Die Mindest-Anforderungen an unsere Host-Software werden folgende sein:
- Mindestens acht Audiospuren parallel abspielen
- ASIO-Treiber-Support für geringe Latenzen
- VST- oder TDM-Schnittstelle für Plugins
- Support für WAV, AIFF und vielleicht MP3 Audiofiles
- Ein virtuelles Mischpult (Mischer) mit Equalizer und Support für Insert-Effekte
- Möglichkeit komplette Arrangements und Songs zu einem Stereo-Audiofile zu exportieren
- Live Audio-Aufnahme von mindestens einem Stereoeingang
Viele Produktionen kommen zwar heutzutage nicht mehr mit nur acht Tonspuren aus, aber wenn wir die Möglichkeit haben den Output als Stereofile zu exportieren, dann können wir einfach mehrere Spuren auf eine Stereospur bouncen und damit weitere Resourcen freigeben.

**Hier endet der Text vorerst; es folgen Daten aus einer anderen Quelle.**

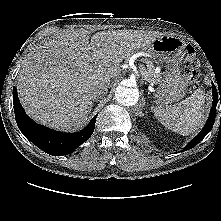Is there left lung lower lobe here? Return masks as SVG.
Instances as JSON below:
<instances>
[{"mask_svg": "<svg viewBox=\"0 0 221 221\" xmlns=\"http://www.w3.org/2000/svg\"><path fill=\"white\" fill-rule=\"evenodd\" d=\"M212 92H213V103L211 112L209 114V118L206 122V125L202 129V131L183 149V151L189 150L193 147H195L212 129L215 116H216V105L217 102L220 100L221 103V88H219V91L216 89L215 85L212 84ZM220 95V96H219Z\"/></svg>", "mask_w": 221, "mask_h": 221, "instance_id": "obj_1", "label": "left lung lower lobe"}]
</instances>
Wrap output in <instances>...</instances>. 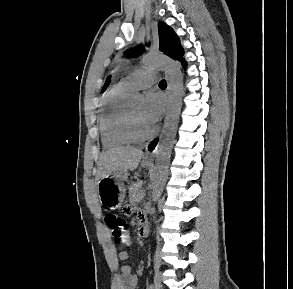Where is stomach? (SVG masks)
<instances>
[{
    "label": "stomach",
    "instance_id": "obj_1",
    "mask_svg": "<svg viewBox=\"0 0 293 289\" xmlns=\"http://www.w3.org/2000/svg\"><path fill=\"white\" fill-rule=\"evenodd\" d=\"M149 164L143 163V166ZM128 178V172L125 170H118L113 172L110 176L102 178L97 183L98 196L100 203L109 210L118 209L125 198L126 189L123 184Z\"/></svg>",
    "mask_w": 293,
    "mask_h": 289
}]
</instances>
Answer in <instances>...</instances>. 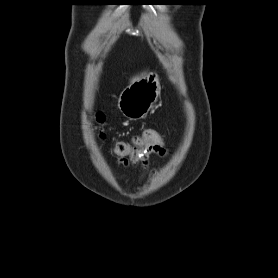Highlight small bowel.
<instances>
[{"label":"small bowel","mask_w":278,"mask_h":278,"mask_svg":"<svg viewBox=\"0 0 278 278\" xmlns=\"http://www.w3.org/2000/svg\"><path fill=\"white\" fill-rule=\"evenodd\" d=\"M133 146L139 151L146 152V157L137 161L121 158L119 162L124 166H140L143 176H147L150 179L154 175V170L150 168L149 158L151 156L162 157L166 153L164 147L150 143L145 138L140 137L133 140Z\"/></svg>","instance_id":"obj_1"}]
</instances>
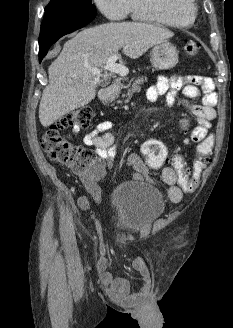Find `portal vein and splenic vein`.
I'll return each mask as SVG.
<instances>
[{"label": "portal vein and splenic vein", "mask_w": 233, "mask_h": 328, "mask_svg": "<svg viewBox=\"0 0 233 328\" xmlns=\"http://www.w3.org/2000/svg\"><path fill=\"white\" fill-rule=\"evenodd\" d=\"M119 58V54L116 53L115 55H113L112 57H110L107 61V63L105 64V66H103V68H92L89 67L91 72H93L94 74L100 75V73L102 72V70H107L110 71L112 73H116L119 74L121 76H125L128 73V69L120 64H117L116 61Z\"/></svg>", "instance_id": "18ae733b"}]
</instances>
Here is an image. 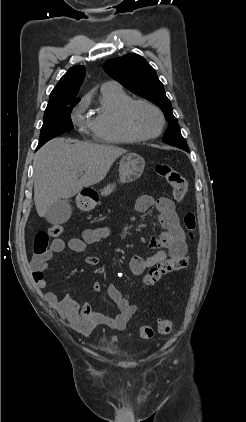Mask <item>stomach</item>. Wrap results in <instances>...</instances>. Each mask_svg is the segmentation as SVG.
Listing matches in <instances>:
<instances>
[{
	"label": "stomach",
	"instance_id": "1",
	"mask_svg": "<svg viewBox=\"0 0 246 422\" xmlns=\"http://www.w3.org/2000/svg\"><path fill=\"white\" fill-rule=\"evenodd\" d=\"M145 160L136 153H129L122 157L119 165V182L131 183L143 173ZM115 185H108L101 191V196H106L114 189ZM78 205L81 209L91 210L96 205V200L89 196H78Z\"/></svg>",
	"mask_w": 246,
	"mask_h": 422
}]
</instances>
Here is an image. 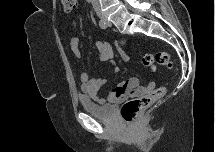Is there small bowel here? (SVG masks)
I'll return each mask as SVG.
<instances>
[{"label":"small bowel","instance_id":"1","mask_svg":"<svg viewBox=\"0 0 215 152\" xmlns=\"http://www.w3.org/2000/svg\"><path fill=\"white\" fill-rule=\"evenodd\" d=\"M97 49V57L100 62H107L114 66L115 72L118 68L115 65L113 59V51L111 46L107 42L97 41L95 43ZM70 48L77 58H80L81 53V39L77 36L72 37L70 40ZM124 59H128V55L123 53ZM82 92L97 101L100 104L115 103L126 97H137L144 95L152 91L156 87L155 82H151L148 85H141L140 80L137 77H131L116 85L114 90L109 92L107 97H100L98 95L99 90L106 84V77H98L91 79L87 73L82 72L79 75Z\"/></svg>","mask_w":215,"mask_h":152}]
</instances>
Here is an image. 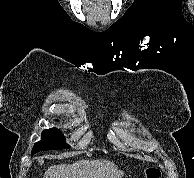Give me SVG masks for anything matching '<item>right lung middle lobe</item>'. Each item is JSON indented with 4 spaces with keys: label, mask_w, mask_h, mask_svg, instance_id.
Here are the masks:
<instances>
[{
    "label": "right lung middle lobe",
    "mask_w": 194,
    "mask_h": 178,
    "mask_svg": "<svg viewBox=\"0 0 194 178\" xmlns=\"http://www.w3.org/2000/svg\"><path fill=\"white\" fill-rule=\"evenodd\" d=\"M66 144L65 137L56 128L46 129L42 132L41 140L34 144L31 155L44 150H59L69 148Z\"/></svg>",
    "instance_id": "obj_1"
}]
</instances>
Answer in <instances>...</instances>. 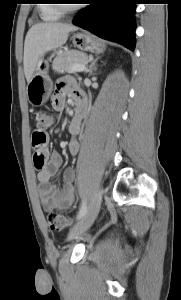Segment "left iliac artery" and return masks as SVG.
<instances>
[{
	"label": "left iliac artery",
	"mask_w": 181,
	"mask_h": 300,
	"mask_svg": "<svg viewBox=\"0 0 181 300\" xmlns=\"http://www.w3.org/2000/svg\"><path fill=\"white\" fill-rule=\"evenodd\" d=\"M86 211H87V204H86L85 199H83L82 203H81L80 210H79L78 215H77V219L78 220L81 219L85 215Z\"/></svg>",
	"instance_id": "1"
}]
</instances>
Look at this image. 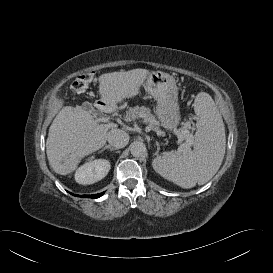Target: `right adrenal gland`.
<instances>
[{
    "mask_svg": "<svg viewBox=\"0 0 273 273\" xmlns=\"http://www.w3.org/2000/svg\"><path fill=\"white\" fill-rule=\"evenodd\" d=\"M105 149H109L110 151L117 150V148L111 147L110 145H106L103 149L100 150V153L103 152Z\"/></svg>",
    "mask_w": 273,
    "mask_h": 273,
    "instance_id": "right-adrenal-gland-1",
    "label": "right adrenal gland"
}]
</instances>
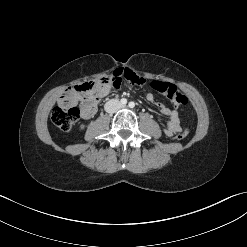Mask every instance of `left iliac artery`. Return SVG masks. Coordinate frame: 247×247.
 <instances>
[{"label": "left iliac artery", "instance_id": "left-iliac-artery-1", "mask_svg": "<svg viewBox=\"0 0 247 247\" xmlns=\"http://www.w3.org/2000/svg\"><path fill=\"white\" fill-rule=\"evenodd\" d=\"M129 107L130 108H134L135 107V103L134 102H129Z\"/></svg>", "mask_w": 247, "mask_h": 247}]
</instances>
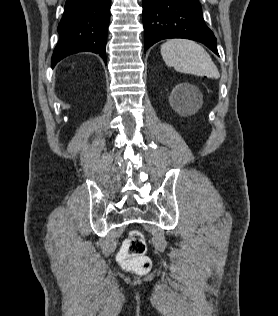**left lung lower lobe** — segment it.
Listing matches in <instances>:
<instances>
[{"mask_svg": "<svg viewBox=\"0 0 278 316\" xmlns=\"http://www.w3.org/2000/svg\"><path fill=\"white\" fill-rule=\"evenodd\" d=\"M142 17L145 51L163 39L185 38L199 41L219 55L198 0H143Z\"/></svg>", "mask_w": 278, "mask_h": 316, "instance_id": "1", "label": "left lung lower lobe"}]
</instances>
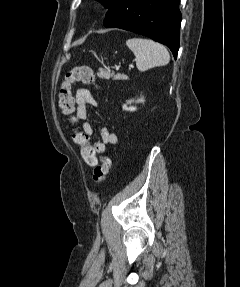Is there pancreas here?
Segmentation results:
<instances>
[{
    "label": "pancreas",
    "mask_w": 240,
    "mask_h": 287,
    "mask_svg": "<svg viewBox=\"0 0 240 287\" xmlns=\"http://www.w3.org/2000/svg\"><path fill=\"white\" fill-rule=\"evenodd\" d=\"M98 77L102 78V79H114V80H120V79H124V76L121 74H114L111 73L110 71H106L104 69H100L99 72L97 73Z\"/></svg>",
    "instance_id": "1"
}]
</instances>
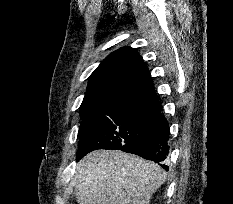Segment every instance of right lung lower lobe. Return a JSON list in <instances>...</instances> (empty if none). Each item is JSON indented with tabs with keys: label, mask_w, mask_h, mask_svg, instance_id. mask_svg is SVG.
<instances>
[{
	"label": "right lung lower lobe",
	"mask_w": 233,
	"mask_h": 204,
	"mask_svg": "<svg viewBox=\"0 0 233 204\" xmlns=\"http://www.w3.org/2000/svg\"><path fill=\"white\" fill-rule=\"evenodd\" d=\"M153 105L159 110H161V103L156 98L152 101ZM169 139V129L168 126L160 133L142 138L140 140L134 141L132 143L123 145L119 147V150L139 155L148 160L154 161L156 163L162 162L166 159V156L169 153V146L167 141ZM96 149H106L91 147L89 145H82L79 147L77 152V159L82 158L87 153L96 150ZM164 169H167L165 165H162Z\"/></svg>",
	"instance_id": "obj_1"
}]
</instances>
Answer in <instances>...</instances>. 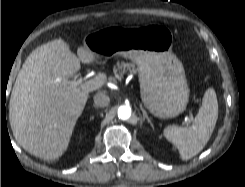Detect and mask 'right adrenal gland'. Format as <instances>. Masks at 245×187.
Wrapping results in <instances>:
<instances>
[{
  "label": "right adrenal gland",
  "instance_id": "1",
  "mask_svg": "<svg viewBox=\"0 0 245 187\" xmlns=\"http://www.w3.org/2000/svg\"><path fill=\"white\" fill-rule=\"evenodd\" d=\"M93 107L96 108V109L98 108L95 104H93Z\"/></svg>",
  "mask_w": 245,
  "mask_h": 187
}]
</instances>
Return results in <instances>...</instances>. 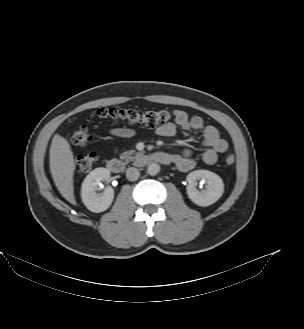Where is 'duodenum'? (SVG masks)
Returning <instances> with one entry per match:
<instances>
[{
  "label": "duodenum",
  "instance_id": "obj_1",
  "mask_svg": "<svg viewBox=\"0 0 304 329\" xmlns=\"http://www.w3.org/2000/svg\"><path fill=\"white\" fill-rule=\"evenodd\" d=\"M132 159L138 166H143L148 163L171 164L173 162L172 155L159 151L133 154ZM107 168L112 173L119 174L123 172L125 165L120 159H110L107 162Z\"/></svg>",
  "mask_w": 304,
  "mask_h": 329
}]
</instances>
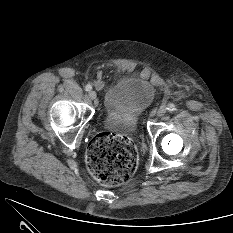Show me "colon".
Returning <instances> with one entry per match:
<instances>
[{"label": "colon", "mask_w": 233, "mask_h": 233, "mask_svg": "<svg viewBox=\"0 0 233 233\" xmlns=\"http://www.w3.org/2000/svg\"><path fill=\"white\" fill-rule=\"evenodd\" d=\"M86 160L93 176L106 186L126 183L138 164L137 151L131 139L113 132H102L91 140Z\"/></svg>", "instance_id": "5ec220e1"}]
</instances>
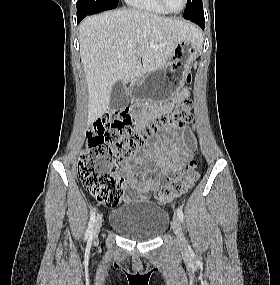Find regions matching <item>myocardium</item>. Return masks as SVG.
<instances>
[{
	"mask_svg": "<svg viewBox=\"0 0 280 285\" xmlns=\"http://www.w3.org/2000/svg\"><path fill=\"white\" fill-rule=\"evenodd\" d=\"M159 4L161 5V7L167 12V13H170V14H179L181 12L184 11V9L186 8L187 6V3H188V0H183V6L182 8L179 10V11H172L168 8L167 4H166V1L165 0H158Z\"/></svg>",
	"mask_w": 280,
	"mask_h": 285,
	"instance_id": "myocardium-1",
	"label": "myocardium"
}]
</instances>
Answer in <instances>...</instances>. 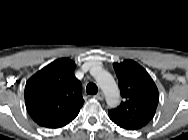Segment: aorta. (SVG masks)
Instances as JSON below:
<instances>
[{
    "mask_svg": "<svg viewBox=\"0 0 188 140\" xmlns=\"http://www.w3.org/2000/svg\"><path fill=\"white\" fill-rule=\"evenodd\" d=\"M98 85L105 94L106 102L110 107H115L119 103V89L113 77L105 71H102L97 78Z\"/></svg>",
    "mask_w": 188,
    "mask_h": 140,
    "instance_id": "762f6f07",
    "label": "aorta"
}]
</instances>
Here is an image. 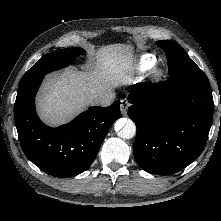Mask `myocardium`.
Returning <instances> with one entry per match:
<instances>
[{"mask_svg": "<svg viewBox=\"0 0 221 221\" xmlns=\"http://www.w3.org/2000/svg\"><path fill=\"white\" fill-rule=\"evenodd\" d=\"M164 73L161 68H155L152 72V79L158 81L163 77Z\"/></svg>", "mask_w": 221, "mask_h": 221, "instance_id": "f54148a6", "label": "myocardium"}]
</instances>
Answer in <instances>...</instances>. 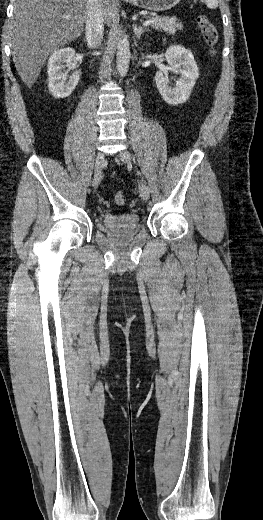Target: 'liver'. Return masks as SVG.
<instances>
[{
	"label": "liver",
	"mask_w": 263,
	"mask_h": 520,
	"mask_svg": "<svg viewBox=\"0 0 263 520\" xmlns=\"http://www.w3.org/2000/svg\"><path fill=\"white\" fill-rule=\"evenodd\" d=\"M88 0H14L9 27L13 62L30 88L50 54L79 37L87 18ZM104 21L117 13V0H103ZM65 16H69L66 19Z\"/></svg>",
	"instance_id": "6515ba94"
}]
</instances>
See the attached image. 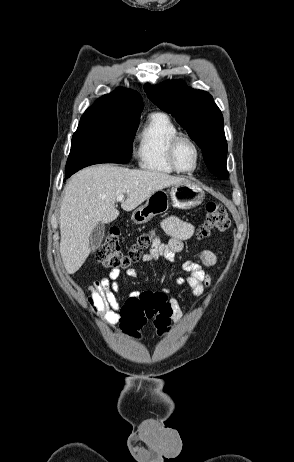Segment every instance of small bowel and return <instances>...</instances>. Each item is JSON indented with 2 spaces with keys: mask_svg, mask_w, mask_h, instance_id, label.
Listing matches in <instances>:
<instances>
[{
  "mask_svg": "<svg viewBox=\"0 0 294 462\" xmlns=\"http://www.w3.org/2000/svg\"><path fill=\"white\" fill-rule=\"evenodd\" d=\"M163 231L170 236V240L164 243L159 237L155 238L150 251L144 254V262H156L161 257L169 261H176L177 255L183 252L184 242L190 239L194 232V227L176 217H167L161 223ZM216 263V255L210 250H203L196 254L195 260H186L182 263V269L186 275L176 279V286L187 285L192 294L200 297L205 287L210 283V276L202 266L211 267ZM120 275L119 269H112L108 276L95 280L89 284L88 303L95 313L110 325H115L120 321V305L117 295L121 292L117 279ZM130 278H136L138 272L130 268L126 271ZM165 292H168L166 289ZM136 294V293H134ZM169 303L172 308L171 321L178 323L182 318V310L177 300L171 296Z\"/></svg>",
  "mask_w": 294,
  "mask_h": 462,
  "instance_id": "obj_1",
  "label": "small bowel"
}]
</instances>
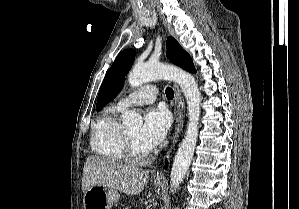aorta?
I'll return each instance as SVG.
<instances>
[{
  "label": "aorta",
  "mask_w": 299,
  "mask_h": 209,
  "mask_svg": "<svg viewBox=\"0 0 299 209\" xmlns=\"http://www.w3.org/2000/svg\"><path fill=\"white\" fill-rule=\"evenodd\" d=\"M159 79L171 80L180 86L186 98L189 115L187 130L175 155L170 174L171 187L176 191L182 183L194 155L198 137L201 94L194 77L172 65L137 63L128 76V82L132 88ZM123 123L127 126L141 125L142 117L131 110L123 115Z\"/></svg>",
  "instance_id": "aorta-1"
}]
</instances>
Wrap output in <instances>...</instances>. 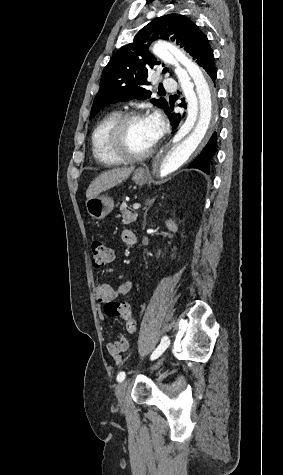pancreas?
<instances>
[{
	"mask_svg": "<svg viewBox=\"0 0 283 475\" xmlns=\"http://www.w3.org/2000/svg\"><path fill=\"white\" fill-rule=\"evenodd\" d=\"M120 212L121 216H116V218H123L122 224H131V222H136L138 218L137 212H133L132 214V212H129V210H127L125 202H122L120 206Z\"/></svg>",
	"mask_w": 283,
	"mask_h": 475,
	"instance_id": "cf45deb5",
	"label": "pancreas"
}]
</instances>
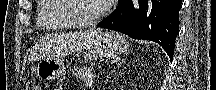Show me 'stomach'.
<instances>
[{"label":"stomach","instance_id":"obj_1","mask_svg":"<svg viewBox=\"0 0 216 90\" xmlns=\"http://www.w3.org/2000/svg\"><path fill=\"white\" fill-rule=\"evenodd\" d=\"M127 50L128 43L121 34L107 31L86 48V55L91 59L111 58ZM36 74L41 80L52 81L65 75V65L61 59H45L38 64Z\"/></svg>","mask_w":216,"mask_h":90}]
</instances>
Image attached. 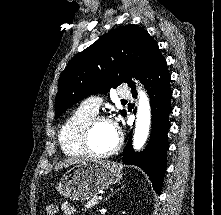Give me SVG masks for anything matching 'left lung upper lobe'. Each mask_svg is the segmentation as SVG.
<instances>
[{"label":"left lung upper lobe","instance_id":"left-lung-upper-lobe-1","mask_svg":"<svg viewBox=\"0 0 221 215\" xmlns=\"http://www.w3.org/2000/svg\"><path fill=\"white\" fill-rule=\"evenodd\" d=\"M164 57L148 32L126 25L101 36L95 43L75 55L59 78L55 99L57 119L68 107L90 94H106L112 87L135 84ZM123 116L125 111H120Z\"/></svg>","mask_w":221,"mask_h":215}]
</instances>
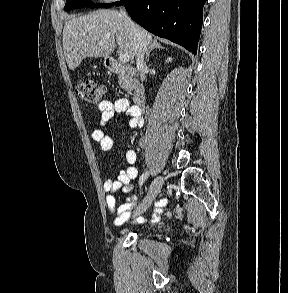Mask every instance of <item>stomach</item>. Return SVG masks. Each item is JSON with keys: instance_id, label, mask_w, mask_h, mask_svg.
Returning <instances> with one entry per match:
<instances>
[{"instance_id": "1", "label": "stomach", "mask_w": 288, "mask_h": 293, "mask_svg": "<svg viewBox=\"0 0 288 293\" xmlns=\"http://www.w3.org/2000/svg\"><path fill=\"white\" fill-rule=\"evenodd\" d=\"M104 65H105V67H107V68L110 67L109 59H108V58H105V60H104Z\"/></svg>"}]
</instances>
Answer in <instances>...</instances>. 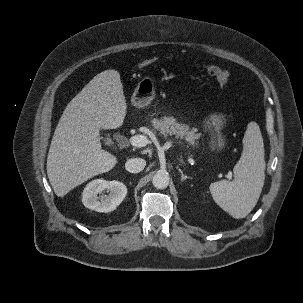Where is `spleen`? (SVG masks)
I'll use <instances>...</instances> for the list:
<instances>
[{"label": "spleen", "mask_w": 303, "mask_h": 303, "mask_svg": "<svg viewBox=\"0 0 303 303\" xmlns=\"http://www.w3.org/2000/svg\"><path fill=\"white\" fill-rule=\"evenodd\" d=\"M264 143L256 122L247 125L243 151L234 166V180L210 185L214 201L233 218L246 217L260 197L265 179Z\"/></svg>", "instance_id": "1"}]
</instances>
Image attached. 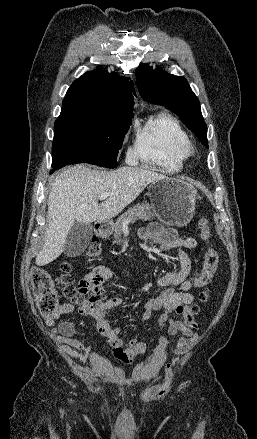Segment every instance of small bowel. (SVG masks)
<instances>
[{"label":"small bowel","mask_w":257,"mask_h":439,"mask_svg":"<svg viewBox=\"0 0 257 439\" xmlns=\"http://www.w3.org/2000/svg\"><path fill=\"white\" fill-rule=\"evenodd\" d=\"M138 234L142 240L159 246L163 252L176 249L179 267L159 278L158 285L163 287V290L157 297L148 300L143 305L141 321L160 312L159 325L166 328L170 336L181 334L173 351L174 355L180 356L193 346L196 338L197 324L193 318L189 317L188 306L194 300L192 289L199 286L200 270L192 272L193 268L198 266V258L192 253V250L197 246V240L193 237H181L176 229L163 227L159 223H151L147 227L141 228ZM110 276L111 271L108 267L98 265L83 276L79 286L93 293L101 294L104 293L102 284ZM175 286H178L179 289L175 290L173 288ZM122 303L119 296H114L100 302L97 308L91 312H81L92 318L98 332L106 339L112 355L122 364L129 366L146 352V344L135 337L124 340L121 337V329L109 323L106 312L120 308ZM73 310L72 304H61L53 316L46 318V324L53 326L60 316L69 314ZM172 314L180 316L182 320L173 319ZM75 328L76 325L73 321L63 320L55 332L59 334V340L66 346L69 353L80 362H85L90 354V349L73 337ZM168 346V338L166 336L160 337L151 352L150 365L152 368L161 364ZM72 349L78 352H74Z\"/></svg>","instance_id":"obj_1"}]
</instances>
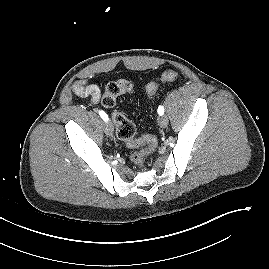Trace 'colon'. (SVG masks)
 I'll use <instances>...</instances> for the list:
<instances>
[{"mask_svg": "<svg viewBox=\"0 0 269 269\" xmlns=\"http://www.w3.org/2000/svg\"><path fill=\"white\" fill-rule=\"evenodd\" d=\"M178 78V73L174 70L164 71L161 75L160 82H171ZM159 82H150L146 87L149 97H152L159 87ZM132 90V84L126 80L112 81L107 84L101 103L106 108L115 106L117 98ZM112 120L116 127L118 137L125 142L130 148L145 146L144 149L131 152L130 159L137 167H143L146 163V156L156 146L155 137L148 135L141 138H135V125L122 113L116 112L112 115Z\"/></svg>", "mask_w": 269, "mask_h": 269, "instance_id": "5ec220e1", "label": "colon"}]
</instances>
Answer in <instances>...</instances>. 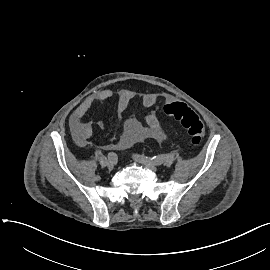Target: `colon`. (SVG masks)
I'll return each mask as SVG.
<instances>
[{
    "label": "colon",
    "mask_w": 270,
    "mask_h": 270,
    "mask_svg": "<svg viewBox=\"0 0 270 270\" xmlns=\"http://www.w3.org/2000/svg\"><path fill=\"white\" fill-rule=\"evenodd\" d=\"M162 117L178 121L188 134L192 146H199L204 136V126L198 115L187 104L173 102L160 110Z\"/></svg>",
    "instance_id": "obj_1"
}]
</instances>
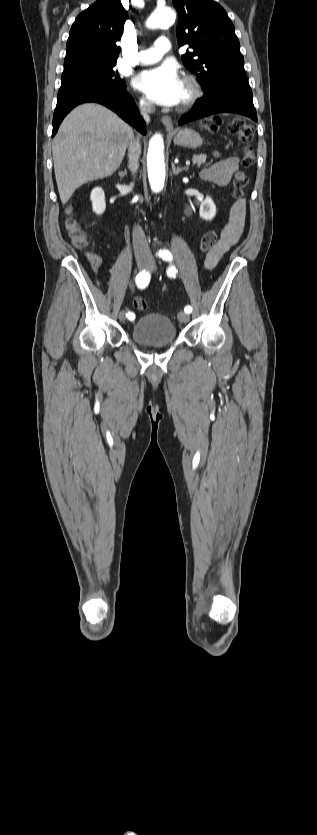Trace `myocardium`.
<instances>
[{"instance_id": "f54148a6", "label": "myocardium", "mask_w": 317, "mask_h": 835, "mask_svg": "<svg viewBox=\"0 0 317 835\" xmlns=\"http://www.w3.org/2000/svg\"><path fill=\"white\" fill-rule=\"evenodd\" d=\"M183 84L186 88V96L181 102H179L178 109L181 111L190 109L202 95L201 86L196 78L186 76L183 80Z\"/></svg>"}]
</instances>
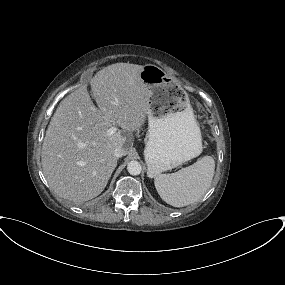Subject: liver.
<instances>
[{"mask_svg": "<svg viewBox=\"0 0 285 285\" xmlns=\"http://www.w3.org/2000/svg\"><path fill=\"white\" fill-rule=\"evenodd\" d=\"M142 69L116 63L97 72L90 86L100 109L86 85L59 104L43 140L41 162L60 197L76 203L97 197L117 166L114 150L122 147L127 154L132 148V132L144 125L151 94L140 78ZM115 125L121 130L109 136Z\"/></svg>", "mask_w": 285, "mask_h": 285, "instance_id": "obj_1", "label": "liver"}]
</instances>
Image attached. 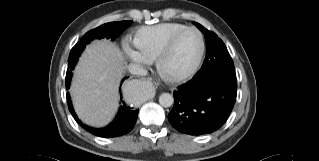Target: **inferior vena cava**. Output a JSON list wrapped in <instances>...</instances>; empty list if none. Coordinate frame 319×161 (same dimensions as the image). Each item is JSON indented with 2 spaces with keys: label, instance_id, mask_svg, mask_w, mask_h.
<instances>
[{
  "label": "inferior vena cava",
  "instance_id": "602c4592",
  "mask_svg": "<svg viewBox=\"0 0 319 161\" xmlns=\"http://www.w3.org/2000/svg\"><path fill=\"white\" fill-rule=\"evenodd\" d=\"M128 70L134 75H146L147 71L140 64H129Z\"/></svg>",
  "mask_w": 319,
  "mask_h": 161
}]
</instances>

Der ASIO-Treiber-Support ist wichtig, damit wir in Echtzeit an unserer Musikproduktion arbeiten können. Wenn wir zum Beispiel Instrumente live einspielen wollen, dann kommen wir mit den hohen Latenzen (300ms und mehr), die normale Soundkarten-Treiber liefern, einfach nicht mehr aus.
Die VST- oder TDM-Schnittstelle benötigen wir, damit wir externe Effekt-Plugins als Insert-Effekte auf einzelne Spuren legen können. Das funktioniert analog zu echten Mischpulten, die ebenfalls die Möglichkeit haben Insert-Effekte in den Kanalzug einzuschleifen.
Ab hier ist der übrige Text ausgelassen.